Work order: Please retype all of the records below word for word, leaving out any pictures.

BEGIN Record excerpts

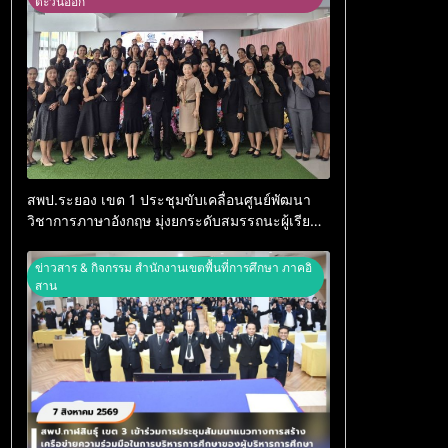
ตะวันออก
สพป.ระยอง เขต 1 ประชุมขับเคลื่อนศูนย์พัฒนา
วิชาการภาษาอังกฤษ มุ่งยกระดับสมรรถนะผู้เรียน
ตามกรอบ CEFR
ข่าวสาร & กิจกรรม สำนักงานเขตพื้นที่การศึกษา ภาคอิ
สาน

END Record excerpts

Exercise output:
ตะวันออก
สพป.ระยอง เขต 1 ประชุมขับเคลื่อนศูนย์พัฒนา
วิชาการภาษาอังกฤษ มุ่งยกระดับสมรรถนะผู้เรียน
ตามกรอบ CEFR
ข่าวสาร & กิจกรรม สำนักงานเขตพื้นที่การศึกษา ภาคอิ
สาน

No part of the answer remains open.